Metadata-Version: 2.4
Name: genassert
Version: 0.2.1
Summary: pytest-native semantic testing for LLM and generative AI applications. No servers. No SaaS. Works with OpenAI, Anthropic, LiteLLM and any LLM client.
Project-URL: Homepage, https://github.com/genassert/genassert
Project-URL: Documentation, https://genassert.readthedocs.io
Project-URL: Repository, https://github.com/genassert/genassert
Project-URL: Bug Tracker, https://github.com/genassert/genassert/issues
Project-URL: Changelog, https://github.com/genassert/genassert/blob/main/CHANGELOG.md
Author: genassert contributors
License: MIT
License-File: LICENSE
Keywords: agent testing,ai quality assurance,ai testing,anthropic,claude testing,gen ai,genai testing,generative ai,generative ai testing,golden baseline,gpt testing,hallucination detection,langchain,llm,llm assertions,llm evaluation,llm quality,llm testing,machine learning testing,openai,prompt testing,pytest,pytest plugin,rag testing,regression testing,semantic assertions,semantic testing,testing
Classifier: Development Status :: 4 - Beta
Classifier: Framework :: Pytest
Classifier: Intended Audience :: Developers
Classifier: Intended Audience :: Science/Research
Classifier: License :: OSI Approved :: MIT License
Classifier: Operating System :: OS Independent
Classifier: Programming Language :: Python :: 3
Classifier: Programming Language :: Python :: 3.9
Classifier: Programming Language :: Python :: 3.10
Classifier: Programming Language :: Python :: 3.11
Classifier: Programming Language :: Python :: 3.12
Classifier: Programming Language :: Python :: 3.13
Classifier: Topic :: Scientific/Engineering :: Artificial Intelligence
Classifier: Topic :: Software Development :: Libraries :: Python Modules
Classifier: Topic :: Software Development :: Testing
Classifier: Typing :: Typed
Requires-Python: >=3.9
Provides-Extra: all
Requires-Dist: jsonschema>=4.0.0; extra == 'all'
Requires-Dist: openai>=1.0.0; extra == 'all'
Requires-Dist: pydantic>=2.0.0; extra == 'all'
Requires-Dist: sentence-transformers>=2.7.0; extra == 'all'
Requires-Dist: tiktoken>=0.5.0; extra == 'all'
Provides-Extra: dev
Requires-Dist: mypy; extra == 'dev'
Requires-Dist: openai>=1.0.0; extra == 'dev'
Requires-Dist: pydantic>=2.0.0; extra == 'dev'
Requires-Dist: pytest-cov; extra == 'dev'
Requires-Dist: pytest>=7.0.0; extra == 'dev'
Requires-Dist: ruff; extra == 'dev'
Requires-Dist: sentence-transformers>=2.7.0; extra == 'dev'
Provides-Extra: jsonschema
Requires-Dist: jsonschema>=4.0.0; extra == 'jsonschema'
Provides-Extra: judge
Requires-Dist: torch>=2.0.0; extra == 'judge'
Requires-Dist: transformers>=4.40.0; extra == 'judge'
Provides-Extra: local
Requires-Dist: sentence-transformers>=2.7.0; extra == 'local'
Provides-Extra: openai
Requires-Dist: openai>=1.0.0; extra == 'openai'
Provides-Extra: pydantic
Requires-Dist: pydantic>=2.0.0; extra == 'pydantic'
Provides-Extra: tiktoken
Requires-Dist: tiktoken>=0.5.0; extra == 'tiktoken'
Description-Content-Type: text/markdown

# genassert

**pytest-native semantic testing for LLM applications.**  
No servers. No SaaS. No config. Works with OpenAI, Anthropic, LiteLLM, and any LLM client.

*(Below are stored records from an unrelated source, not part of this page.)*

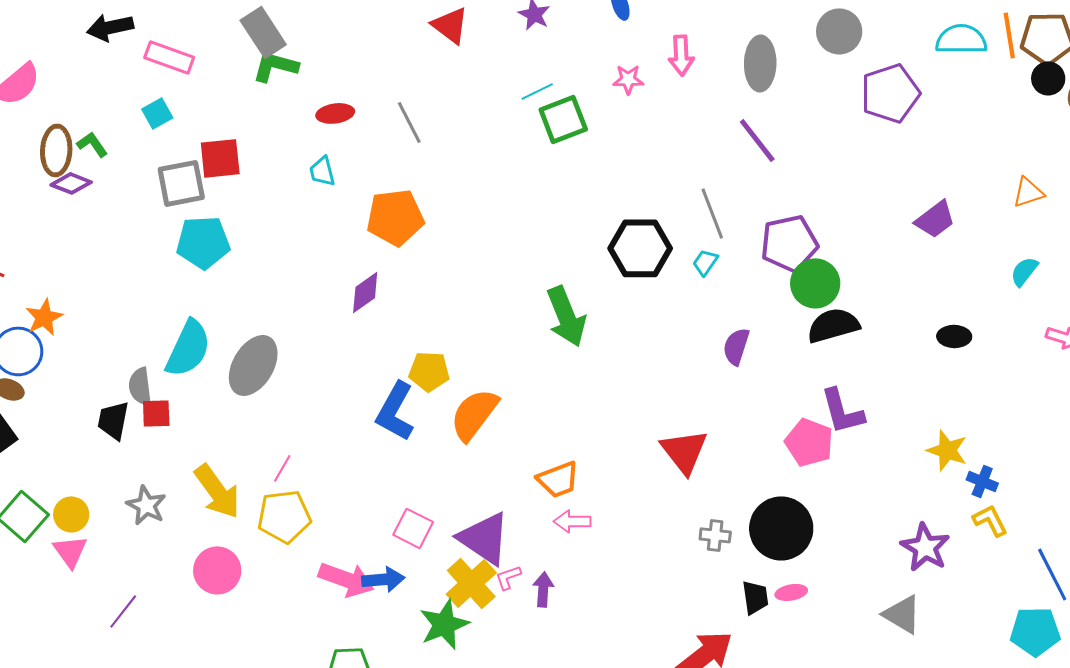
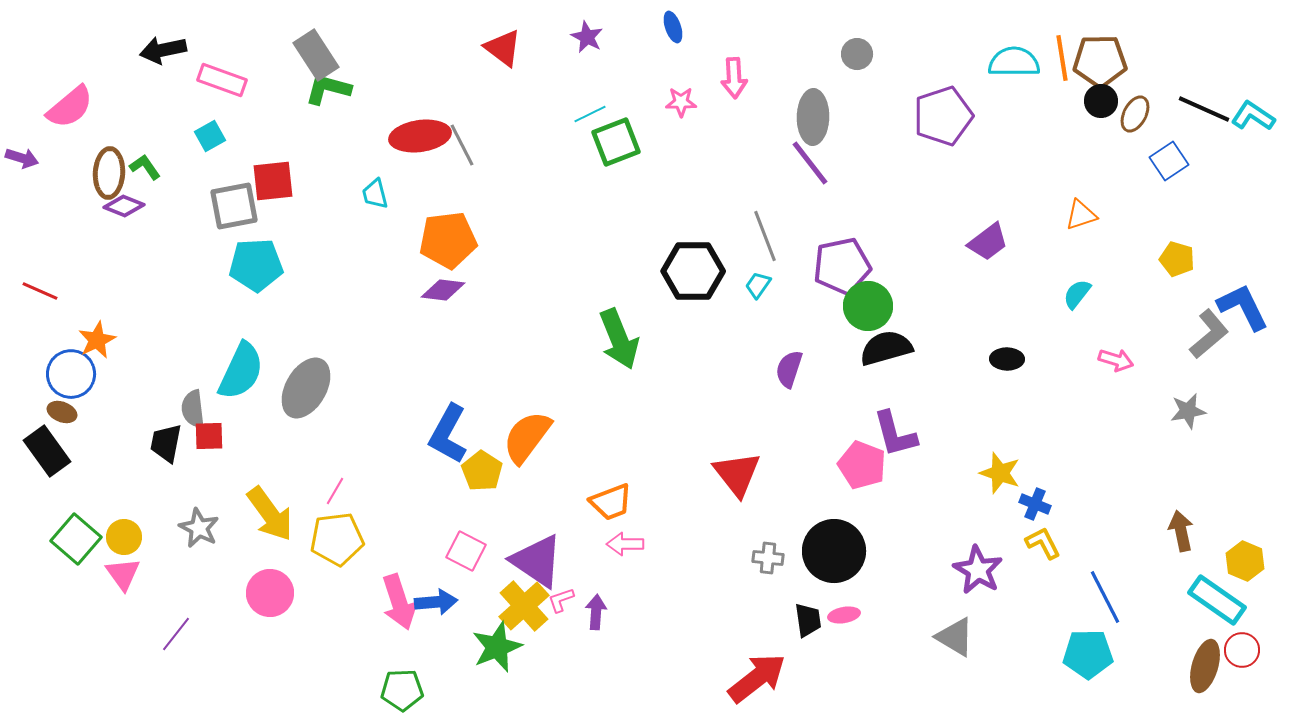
gray circle: (839, 31) -> (857, 54), moved, size x0.7
gray ellipse: (760, 63) -> (813, 117), moved
red ellipse: (335, 113) -> (420, 136), moved, size x1.6
purple diamond: (365, 292) -> (443, 290), moved, turned 42
yellow pentagon: (429, 371) -> (482, 471), moved, turned 30
pink arrow: (346, 579) -> (399, 602), turned 52

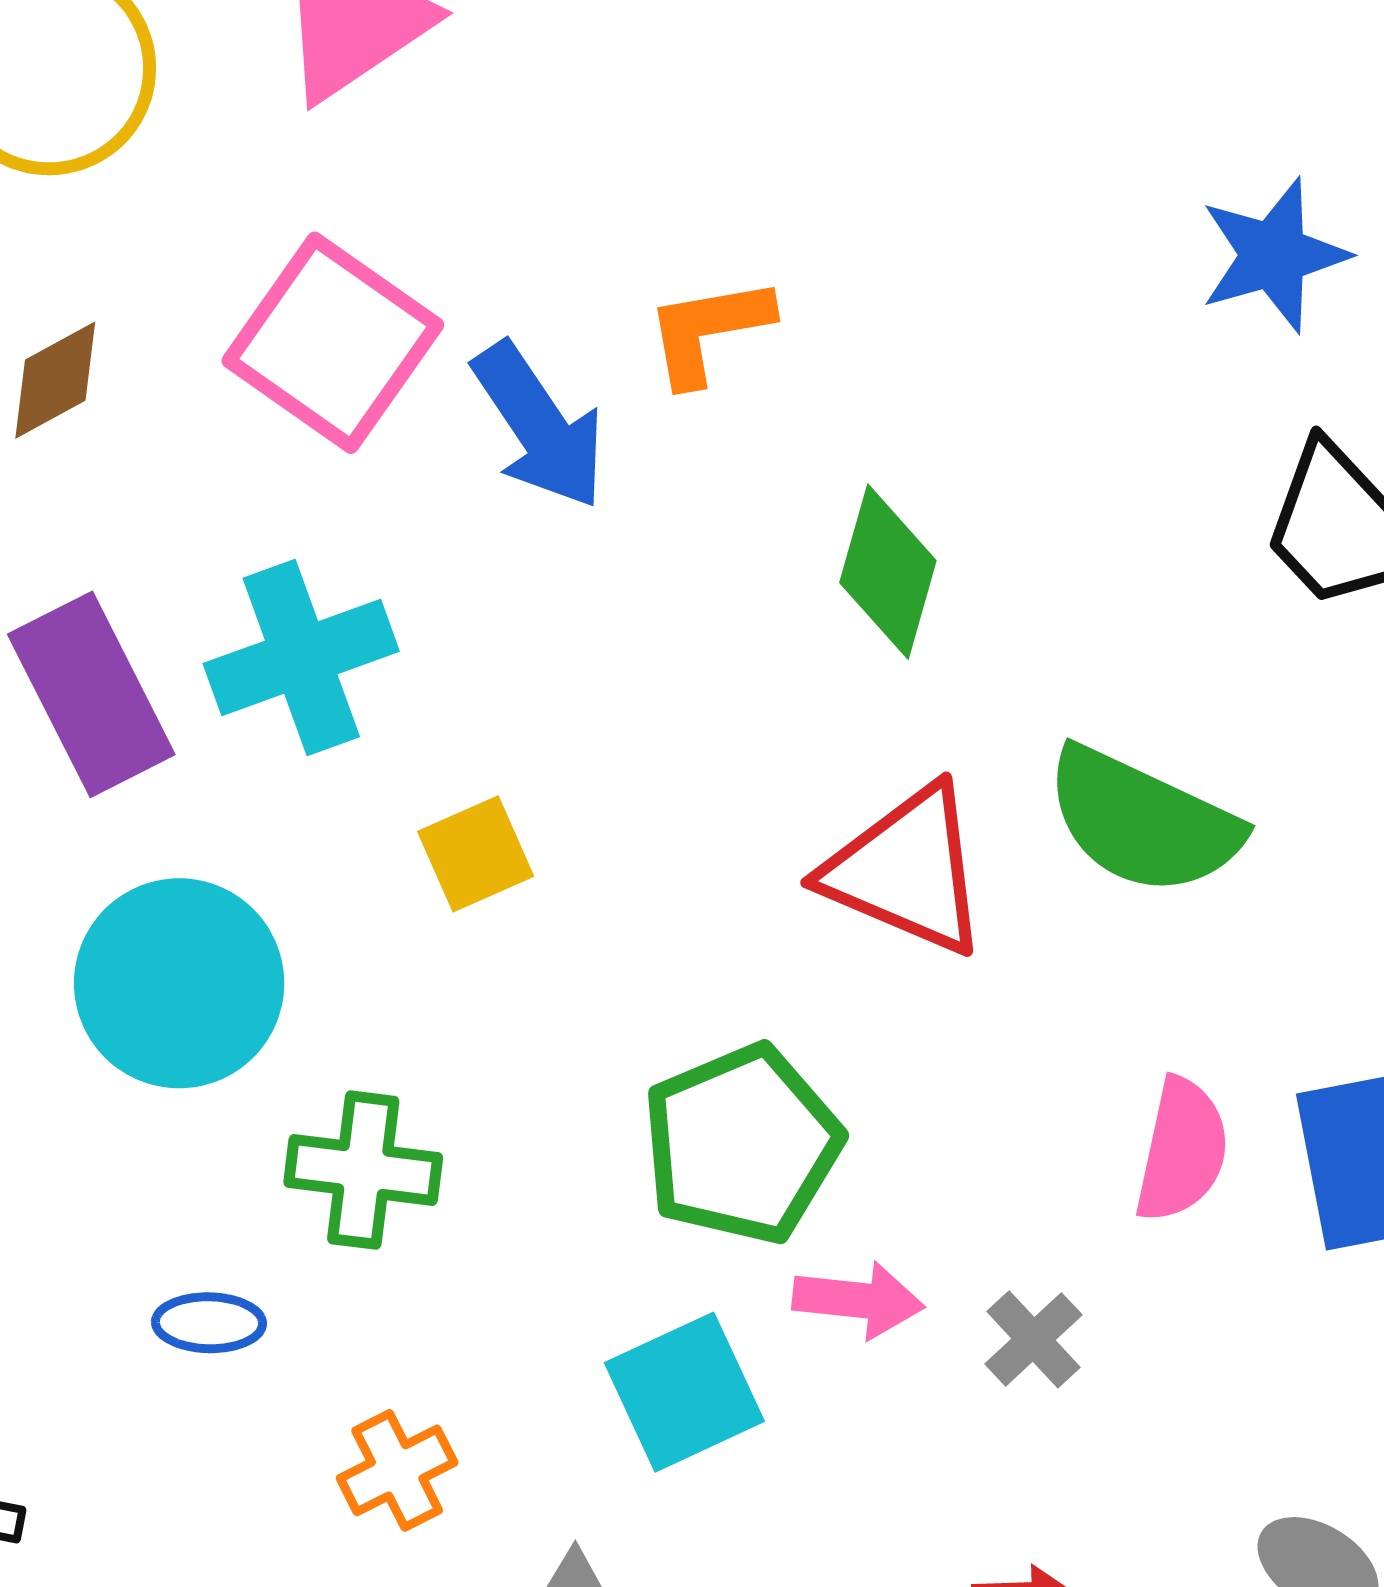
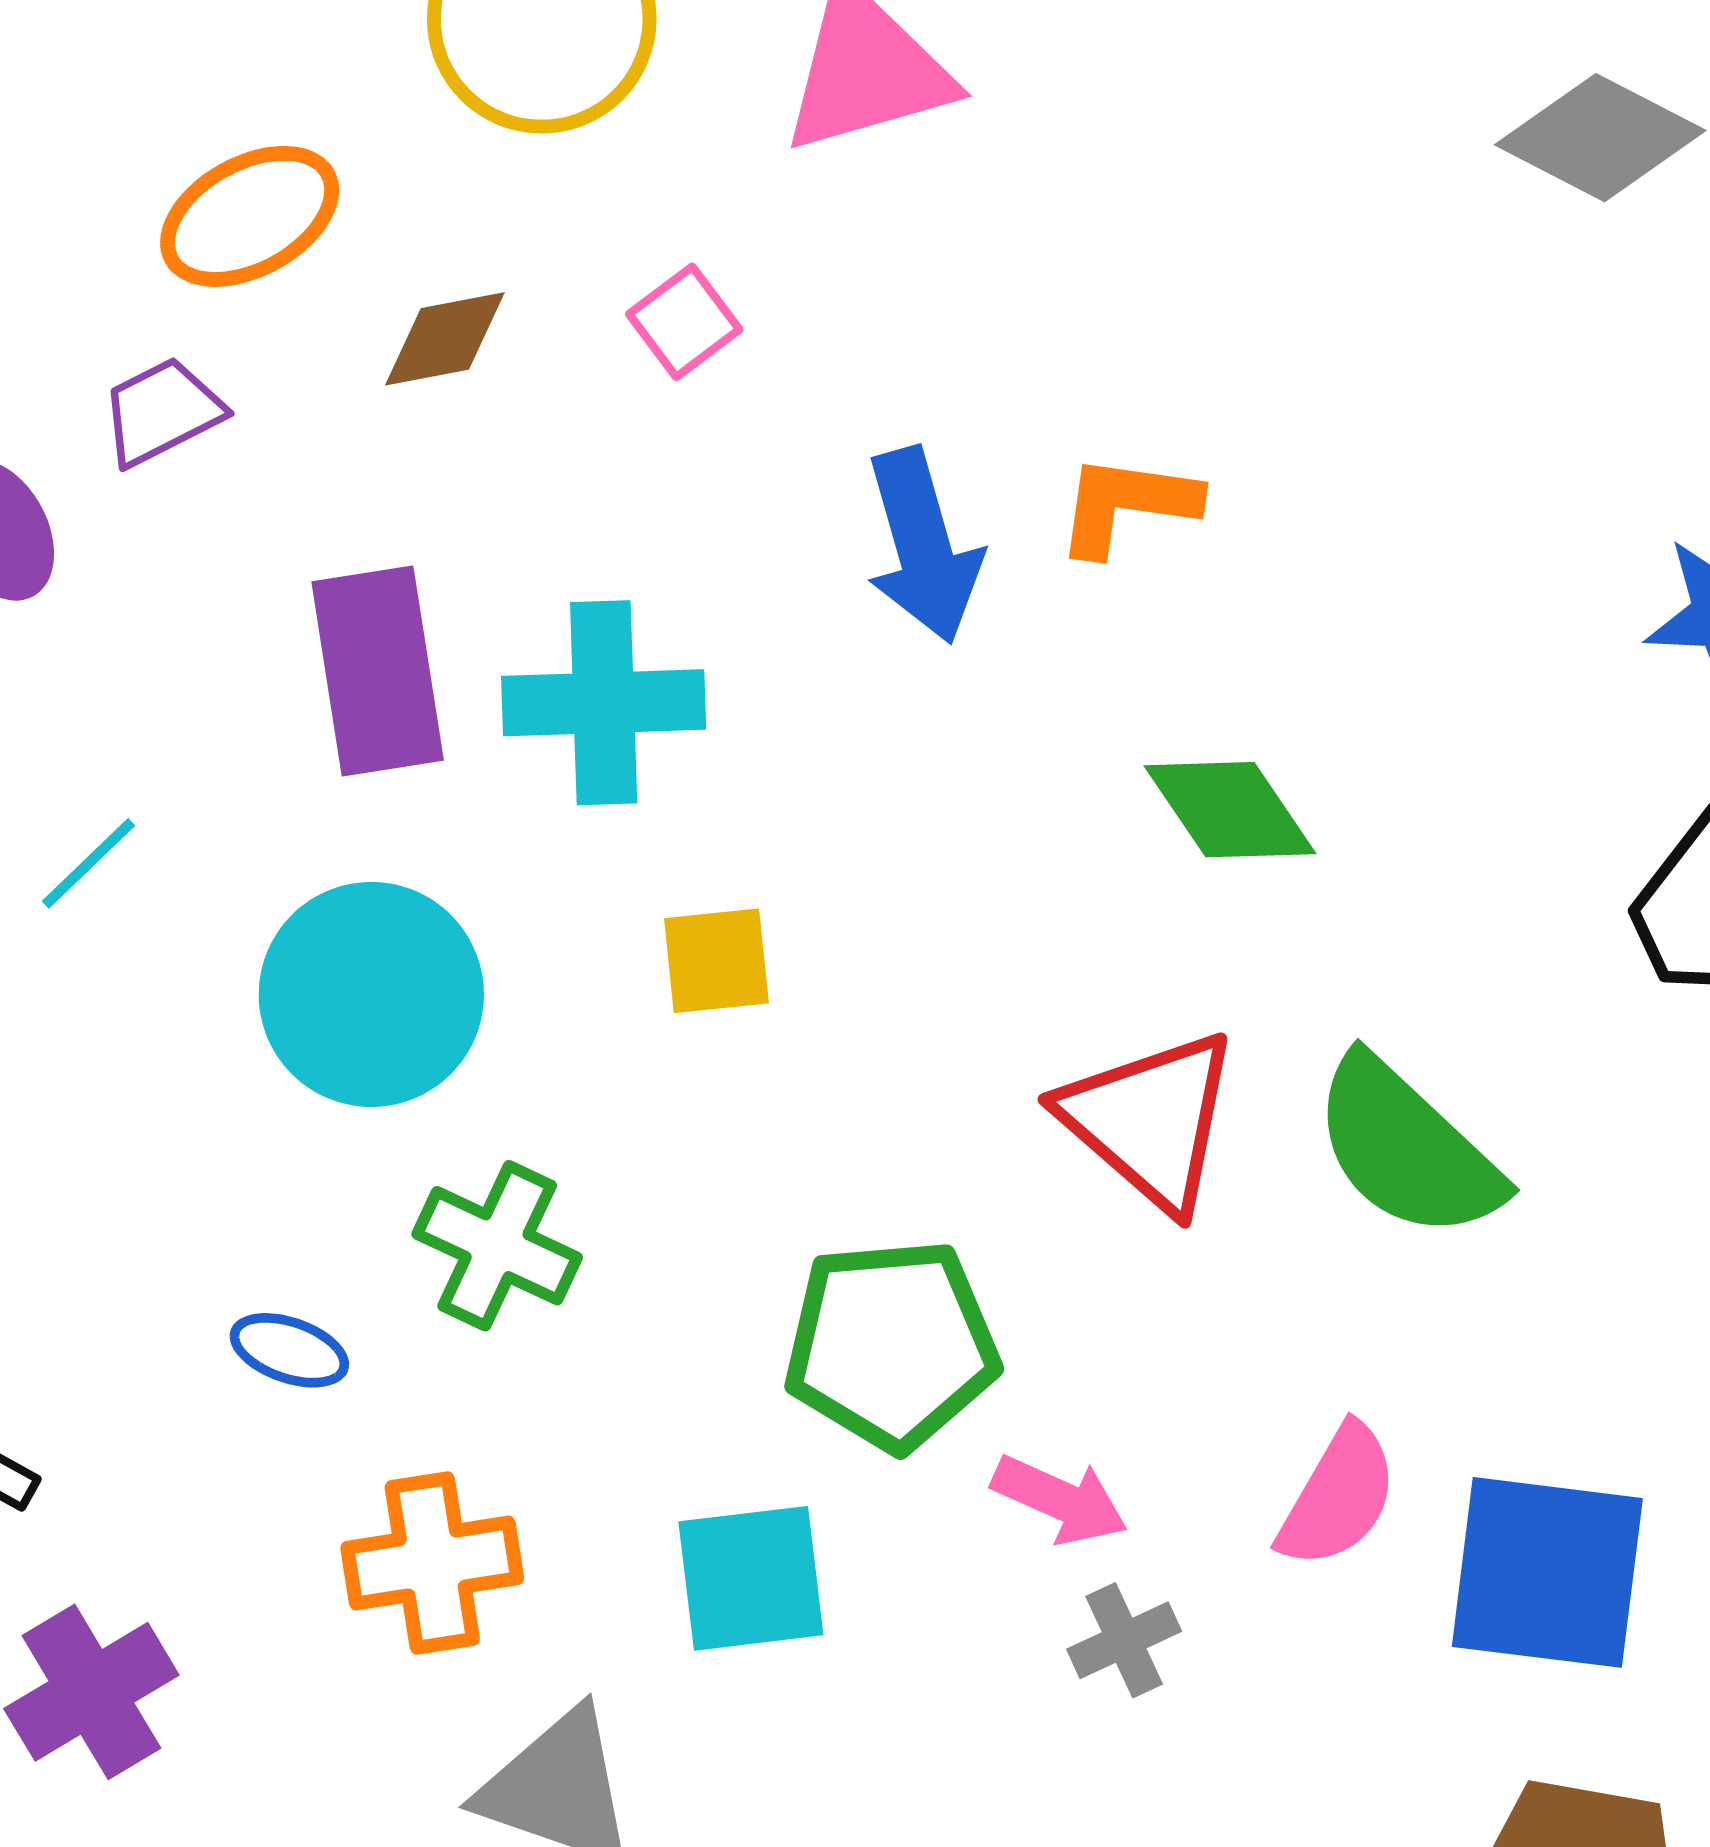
pink square: (333, 343) -> (684, 322), moved, size x0.5
green diamond: (888, 572) -> (1230, 810), turned -68
pink arrow: (858, 1300) -> (1060, 1500), moved
orange cross: (397, 1470) -> (432, 1563), size x1.4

[![PyPI version](https://badge.fury.io/py/genassert.svg)](https://pypi.org/project/genassert/)
[![Python 3.9+](https://img.shields.io/badge/python-3.9+-blue.svg)](https://www.python.org/downloads/)
[![License: MIT](https://img.shields.io/badge/License-MIT-yellow.svg)](https://opensource.org/licenses/MIT)
[![pytest](https://img.shields.io/badge/framework-pytest-orange)](https://docs.pytest.org/)

---

## Why genassert?

Traditional `assert response == expected` breaks the moment your LLM changes a word.  
`genassert` gives you **semantic assertions** — tests that check *meaning*, not strings.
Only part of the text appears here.